Western District of Kentucky Judge David Hale overturned the measure, saying in his ruling that it violates the First Amendment, according to CNN. The judge’s ruling comes after the American Civil Liberties Union (ACLU) filed a lawsuit arguing that the bill violates a woman’s rights by imposing unnecessary requirements on her abortion procedure. “HB2 requires physicians to subject their patients to these images, descriptions, and sounds, when the patient is in a particularly vulnerable and exposed position,” their complaint reads.

The law was enacted in January and required doctors to conduct an ultrasound, show the expectant mother images of the unborn child, and offer audio of the baby’s heartbeat. “This is truly a new day in Kentucky,” Kentucky Gov. Matt Bevin said after the law was was initially passed. The bill did note, however, that the woman could choose not to look at the images and ask the doctor to turn the volume down of the heart beating so as to be almost inaudible.

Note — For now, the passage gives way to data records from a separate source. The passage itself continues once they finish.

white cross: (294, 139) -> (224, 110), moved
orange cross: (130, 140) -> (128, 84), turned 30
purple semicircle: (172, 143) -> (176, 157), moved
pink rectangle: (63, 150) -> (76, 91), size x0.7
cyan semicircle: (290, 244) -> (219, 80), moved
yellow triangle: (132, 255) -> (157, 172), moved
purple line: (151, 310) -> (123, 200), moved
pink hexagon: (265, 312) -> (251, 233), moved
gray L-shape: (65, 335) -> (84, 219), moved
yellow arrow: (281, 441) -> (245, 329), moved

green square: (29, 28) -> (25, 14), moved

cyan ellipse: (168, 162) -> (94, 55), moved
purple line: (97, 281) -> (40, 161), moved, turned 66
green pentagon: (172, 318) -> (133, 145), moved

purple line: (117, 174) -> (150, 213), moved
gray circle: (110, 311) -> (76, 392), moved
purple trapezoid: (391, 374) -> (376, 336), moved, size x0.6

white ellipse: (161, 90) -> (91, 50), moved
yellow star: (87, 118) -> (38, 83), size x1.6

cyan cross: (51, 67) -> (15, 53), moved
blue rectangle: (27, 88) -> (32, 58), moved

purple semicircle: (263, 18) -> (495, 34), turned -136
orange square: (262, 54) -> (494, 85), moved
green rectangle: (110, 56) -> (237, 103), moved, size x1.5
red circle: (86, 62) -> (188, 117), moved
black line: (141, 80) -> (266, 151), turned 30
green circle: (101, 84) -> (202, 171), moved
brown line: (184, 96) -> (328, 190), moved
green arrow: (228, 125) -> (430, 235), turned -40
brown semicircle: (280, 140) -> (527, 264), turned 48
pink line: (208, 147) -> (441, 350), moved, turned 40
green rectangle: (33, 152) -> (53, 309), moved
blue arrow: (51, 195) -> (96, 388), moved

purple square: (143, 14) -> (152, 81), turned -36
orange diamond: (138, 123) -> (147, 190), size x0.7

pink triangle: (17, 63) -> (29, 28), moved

The judge’s ruling also follows a legal battle which started in March after Bevin said that the state’s last clinic abortion didn’t have the required transfer agreements and tried to close it. The clinic — EMW Women’s Surgical Centers — was granted a temporary restraining order but allowed to stay open, and its fate still remains in limbo, according to the Associated Press. (RELATED: Kentucky’s Last Abortion Clinic Braces For Shutdown).

Only 26 out of 50 states have ultrasound requirements prior to abortion.